--- Data under study Enclosed Below ---

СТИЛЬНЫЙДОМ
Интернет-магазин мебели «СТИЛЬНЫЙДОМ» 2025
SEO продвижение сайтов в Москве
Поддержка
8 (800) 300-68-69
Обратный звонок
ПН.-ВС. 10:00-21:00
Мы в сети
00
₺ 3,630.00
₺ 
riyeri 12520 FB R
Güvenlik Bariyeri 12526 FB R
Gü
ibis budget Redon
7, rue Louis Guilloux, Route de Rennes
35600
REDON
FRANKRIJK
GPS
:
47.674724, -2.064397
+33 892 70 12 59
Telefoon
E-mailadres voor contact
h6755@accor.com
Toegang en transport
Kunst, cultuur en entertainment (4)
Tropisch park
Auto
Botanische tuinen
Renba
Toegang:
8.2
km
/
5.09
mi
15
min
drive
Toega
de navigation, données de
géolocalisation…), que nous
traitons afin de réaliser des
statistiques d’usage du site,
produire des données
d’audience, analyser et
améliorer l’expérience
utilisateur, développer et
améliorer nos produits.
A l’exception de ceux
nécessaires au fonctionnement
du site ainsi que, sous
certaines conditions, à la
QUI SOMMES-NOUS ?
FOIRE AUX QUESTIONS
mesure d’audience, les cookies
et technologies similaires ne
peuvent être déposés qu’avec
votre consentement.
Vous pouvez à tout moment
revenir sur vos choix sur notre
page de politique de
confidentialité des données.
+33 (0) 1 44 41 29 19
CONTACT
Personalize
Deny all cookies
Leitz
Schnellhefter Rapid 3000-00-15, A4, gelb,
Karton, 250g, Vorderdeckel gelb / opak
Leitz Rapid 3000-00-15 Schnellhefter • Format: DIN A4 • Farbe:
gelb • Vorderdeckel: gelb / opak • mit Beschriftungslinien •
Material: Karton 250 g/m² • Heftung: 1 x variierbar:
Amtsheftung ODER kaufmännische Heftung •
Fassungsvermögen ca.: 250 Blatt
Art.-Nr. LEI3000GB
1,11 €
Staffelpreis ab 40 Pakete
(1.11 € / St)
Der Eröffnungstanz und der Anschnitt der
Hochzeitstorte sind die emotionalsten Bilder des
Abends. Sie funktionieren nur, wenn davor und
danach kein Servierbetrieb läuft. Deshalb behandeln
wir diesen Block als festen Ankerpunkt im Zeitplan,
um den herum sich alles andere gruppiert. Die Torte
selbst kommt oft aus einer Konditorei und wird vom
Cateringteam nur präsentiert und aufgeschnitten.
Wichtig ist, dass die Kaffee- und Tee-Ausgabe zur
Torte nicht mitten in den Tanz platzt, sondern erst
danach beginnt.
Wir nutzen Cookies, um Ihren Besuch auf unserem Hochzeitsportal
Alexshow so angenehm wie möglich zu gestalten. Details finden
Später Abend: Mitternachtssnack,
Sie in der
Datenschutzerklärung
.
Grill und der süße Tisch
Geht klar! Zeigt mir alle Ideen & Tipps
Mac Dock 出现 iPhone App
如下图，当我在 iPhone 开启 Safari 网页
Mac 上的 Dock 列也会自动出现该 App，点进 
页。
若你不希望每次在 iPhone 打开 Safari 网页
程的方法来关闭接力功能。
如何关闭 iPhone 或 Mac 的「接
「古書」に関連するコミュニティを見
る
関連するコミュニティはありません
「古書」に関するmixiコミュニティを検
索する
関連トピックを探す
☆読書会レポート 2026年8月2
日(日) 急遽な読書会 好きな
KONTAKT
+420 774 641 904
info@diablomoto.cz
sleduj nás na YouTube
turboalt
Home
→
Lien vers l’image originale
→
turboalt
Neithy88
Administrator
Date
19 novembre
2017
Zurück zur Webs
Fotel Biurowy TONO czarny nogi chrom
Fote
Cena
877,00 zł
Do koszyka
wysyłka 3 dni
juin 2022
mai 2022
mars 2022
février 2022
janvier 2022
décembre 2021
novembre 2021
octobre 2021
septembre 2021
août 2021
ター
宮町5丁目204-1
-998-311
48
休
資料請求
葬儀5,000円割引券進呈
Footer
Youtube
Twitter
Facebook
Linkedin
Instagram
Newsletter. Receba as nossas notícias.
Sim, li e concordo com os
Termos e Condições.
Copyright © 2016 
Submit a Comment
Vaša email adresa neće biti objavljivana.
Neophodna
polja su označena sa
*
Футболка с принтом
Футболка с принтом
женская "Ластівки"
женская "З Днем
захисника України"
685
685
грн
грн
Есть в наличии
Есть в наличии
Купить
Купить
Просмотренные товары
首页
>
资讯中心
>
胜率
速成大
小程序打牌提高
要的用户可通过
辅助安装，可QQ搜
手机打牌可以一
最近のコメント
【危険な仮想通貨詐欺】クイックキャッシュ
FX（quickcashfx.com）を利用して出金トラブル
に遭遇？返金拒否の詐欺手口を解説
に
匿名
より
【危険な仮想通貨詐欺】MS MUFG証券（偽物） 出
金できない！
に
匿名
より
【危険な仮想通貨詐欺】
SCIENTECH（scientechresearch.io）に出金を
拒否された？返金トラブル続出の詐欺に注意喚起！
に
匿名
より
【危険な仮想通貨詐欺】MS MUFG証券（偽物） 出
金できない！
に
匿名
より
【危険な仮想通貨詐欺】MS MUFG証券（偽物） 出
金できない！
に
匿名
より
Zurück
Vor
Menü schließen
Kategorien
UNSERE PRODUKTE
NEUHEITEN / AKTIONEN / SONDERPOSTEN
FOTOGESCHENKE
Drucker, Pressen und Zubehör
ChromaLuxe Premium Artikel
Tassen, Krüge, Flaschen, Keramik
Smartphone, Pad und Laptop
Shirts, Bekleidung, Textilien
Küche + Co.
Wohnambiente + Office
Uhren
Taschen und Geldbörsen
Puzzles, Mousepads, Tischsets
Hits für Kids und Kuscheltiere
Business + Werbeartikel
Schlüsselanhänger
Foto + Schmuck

--- End of Enclosed Data under study ---

Work task:
Reproduce the entries above in full and exactly.

Exercise answer:
СТИЛЬНЫЙДОМ
Интернет-магазин мебели «СТИЛЬНЫЙДОМ» 2025
SEO продвижение сайтов в Москве
Поддержка
8 (800) 300-68-69
Обратный звонок
ПН.-ВС. 10:00-21:00
Мы в сети
00
₺ 3,630.00
₺ 
riyeri 12520 FB R
Güvenlik Bariyeri 12526 FB R
Gü
ibis budget Redon
7, rue Louis Guilloux, Route de Rennes
35600
REDON
FRANKRIJK
GPS
:
47.674724, -2.064397
+33 892 70 12 59
Telefoon
E-mailadres voor contact
h6755@accor.com
Toegang en transport
Kunst, cultuur en entertainment (4)
Tropisch park
Auto
Botanische tuinen
Renba
Toegang:
8.2
km
/
5.09
mi
15
min
drive
Toega
de navigation, données de
géolocalisation…), que nous
traitons afin de réaliser des
statistiques d’usage du site,
produire des données
d’audience, analyser et
améliorer l’expérience
utilisateur, développer et
améliorer nos produits.
A l’exception de ceux
nécessaires au fonctionnement
du site ainsi que, sous
certaines conditions, à la
QUI SOMMES-NOUS ?
FOIRE AUX QUESTIONS
mesure d’audience, les cookies
et technologies similaires ne
peuvent être déposés qu’avec
votre consentement.
Vous pouvez à tout moment
revenir sur vos choix sur notre
page de politique de
confidentialité des données.
+33 (0) 1 44 41 29 19
CONTACT
Personalize
Deny all cookies
Leitz
Schnellhefter Rapid 3000-00-15, A4, gelb,
Karton, 250g, Vorderdeckel gelb / opak
Leitz Rapid 3000-00-15 Schnellhefter • Format: DIN A4 • Farbe:
gelb • Vorderdeckel: gelb / opak • mit Beschriftungslinien •
Material: Karton 250 g/m² • Heftung: 1 x variierbar:
Amtsheftung ODER kaufmännische Heftung •
Fassungsvermögen ca.: 250 Blatt
Art.-Nr. LEI3000GB
1,11 €
Staffelpreis ab 40 Pakete
(1.11 € / St)
Der Eröffnungstanz und der Anschnitt der
Hochzeitstorte sind die emotionalsten Bilder des
Abends. Sie funktionieren nur, wenn davor und
danach kein Servierbetrieb läuft. Deshalb behandeln
wir diesen Block als festen Ankerpunkt im Zeitplan,
um den herum sich alles andere gruppiert. Die Torte
selbst kommt oft aus einer Konditorei und wird vom
Cateringteam nur präsentiert und aufgeschnitten.
Wichtig ist, dass die Kaffee- und Tee-Ausgabe zur
Torte nicht mitten in den Tanz platzt, sondern erst
danach beginnt.
Wir nutzen Cookies, um Ihren Besuch auf unserem Hochzeitsportal
Alexshow so angenehm wie möglich zu gestalten. Details finden
Später Abend: Mitternachtssnack,
Sie in der
Datenschutzerklärung
.
Grill und der süße Tisch
Geht klar! Zeigt mir alle Ideen & Tipps
Mac Dock 出现 iPhone App
如下图，当我在 iPhone 开启 Safari 网页
Mac 上的 Dock 列也会自动出现该 App，点进 
页。
若你不希望每次在 iPhone 打开 Safari 网页
程的方法来关闭接力功能。
如何关闭 iPhone 或 Mac 的「接
「古書」に関連するコミュニティを見
る
関連するコミュニティはありません
「古書」に関するmixiコミュニティを検
索する
関連トピックを探す
☆読書会レポート 2026年8月2
日(日) 急遽な読書会 好きな
KONTAKT
+420 774 641 904
info@diablomoto.cz
sleduj nás na YouTube
turboalt
Home
→
Lien vers l’image originale
→
turboalt
Neithy88
Administrator
Date
19 novembre
2017
Zurück zur Webs
Fotel Biurowy TONO czarny nogi chrom
Fote
Cena
877,00 zł
Do koszyka
wysyłka 3 dni
juin 2022
mai 2022
mars 2022
février 2022
janvier 2022
décembre 2021
novembre 2021
octobre 2021
septembre 2021
août 2021
ター
宮町5丁目204-1
-998-311
48
休
資料請求
葬儀5,000円割引券進呈
Footer
Youtube
Twitter
Facebook
Linkedin
Instagram
Newsletter. Receba as nossas notícias.
Sim, li e concordo com os
Termos e Condições.
Copyright © 2016 
Submit a Comment
Vaša email adresa neće biti objavljivana.
Neophodna
polja su označena sa
*
Футболка с принтом
Футболка с принтом
женская "Ластівки"
женская "З Днем
захисника України"
685
685
грн
грн
Есть в наличии
Есть в наличии
Купить
Купить
Просмотренные товары
首页
>
资讯中心
>
胜率
速成大
小程序打牌提高
要的用户可通过
辅助安装，可QQ搜
手机打牌可以一
最近のコメント
【危険な仮想通貨詐欺】クイックキャッシュ
FX（quickcashfx.com）を利用して出金トラブル
に遭遇？返金拒否の詐欺手口を解説
に
匿名
より
【危険な仮想通貨詐欺】MS MUFG証券（偽物） 出
金できない！
に
匿名
より
【危険な仮想通貨詐欺】
SCIENTECH（scientechresearch.io）に出金を
拒否された？返金トラブル続出の詐欺に注意喚起！
に
匿名
より
【危険な仮想通貨詐欺】MS MUFG証券（偽物） 出
金できない！
に
匿名
より
【危険な仮想通貨詐欺】MS MUFG証券（偽物） 出
金できない！
に
匿名
より
Zurück
Vor
Menü schließen
Kategorien
UNSERE PRODUKTE
NEUHEITEN / AKTIONEN / SONDERPOSTEN
FOTOGESCHENKE
Drucker, Pressen und Zubehör
ChromaLuxe Premium Artikel
Tassen, Krüge, Flaschen, Keramik
Smartphone, Pad und Laptop
Shirts, Bekleidung, Textilien
Küche + Co.
Wohnambiente + Office
Uhren
Taschen und Geldbörsen
Puzzles, Mousepads, Tischsets
Hits für Kids und Kuscheltiere
Business + Werbeartikel
Schlüsselanhänger
Foto + Schmuck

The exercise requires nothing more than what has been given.